In the first event of a nationwide campaign to win over Tory members in her bid to become prime minister, Mrs May will say that under her leadership the Conservative Party will put itself "at the service" of working people.
Setting out plans to change the way big businesses are governed, Mrs May will say consumers and workers should have places on their boards.
She will also commit to making shareholder votes on corporate pay binding, rather than merely advisory, insisting that support for enterprise does not mean "anything goes" in the City.
Mrs May, who backed a Remain vote in the European Union referendum, will seek to reassure Leave supporters that she will implement the Brexit vote - and make it work for the UK.
She will also emphasise her extensive Government experience in the Cabinet - something her Brexit-supporting rival Andrea Leadsom lacks.
At the event in Birmingham, Mrs May will set out her desire to address inequality and restore trust in politics.
The Home Secretary will acknowledge the criminal justice system treats black people "more harshly" than white counterparts.
She will also say politicians often fail to realise how hard life is for working-class families.
Outlining her plans to reform corporate governance, she will hit out at the way non-executive directors who are supposed to provide oversight of the way firms are run often come from the same "narrow social and professional circles" as the executive team and "the scrutiny they provide is just not good enough".
She will say: "So if I'm prime minister, we're going to change that system - and we're going to have not just consumers represented on company boards, but workers as well."
She will also promise to strengthen "say on pay" rules.
"We're the Conservative Party, and yes we're the party of enterprise, but that does not mean we should be prepared to accept that 'anything goes'.
"As part of the changes I want to make to corporate governance, I will make shareholder votes on corporate pay not just advisory but binding."
The coalition government introduced a law forcing companies to hold legally binding votes on future pay policies every three years, on top of the annual non-binding vote on the packages contained in that year's remuneration report.
Mrs May's plans would involve binding votes on policy and specific pay packages each year.
She will set out three key planks to her strategy for Number 10: "First, we need a bold, new, positive vision for the future of our country - a vision of a country that works for everyone - not just the privileged few.
"Second, we need to unite our party and our country.
"And third, our country needs strong, proven leadership - to steer us through this time of economic and political uncertainty and to negotiate the best deal for Britain as we leave the European Union and forge a new role for ourselves in the world.
"Brexit means Brexit and we're going to make a success of it."
Outlining some of the social issues she wants to address, Mrs May will say: "Right now, if you're born poor, you will die on average nine years earlier than others.
"If you're black, you're treated more harshly by the criminal justice system than if you're white.

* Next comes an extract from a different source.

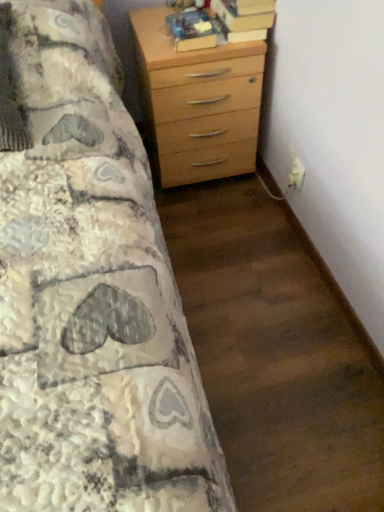 Identify the location of vacant area that is in front of light wood chest of drawers at upper right. (222, 221). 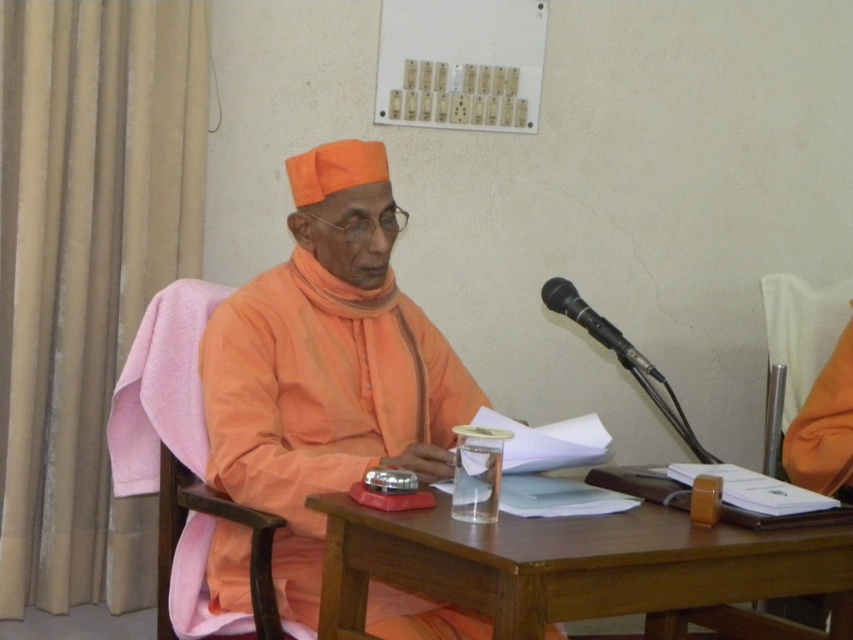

If you're a white, working-class boy, you're less likely than anybody else to go to university. If you're at a state school, you're less likely to reach the top professions than if you're educated privately.
"If you're a woman, you still earn less than a man. If you suffer from mental health problems, there's too often not enough help to hand. If you're young, you'll find it harder than ever before to own your own home."
She will say that "fighting these injustices is not enough", and add: "If you're from a working-class family, life is just much harder than many people in politics realise."
Mrs May will say: "These are the reasons why, under my leadership, the Conservative Party will put itself - completely, absolutely, unequivocally - at the service of working people."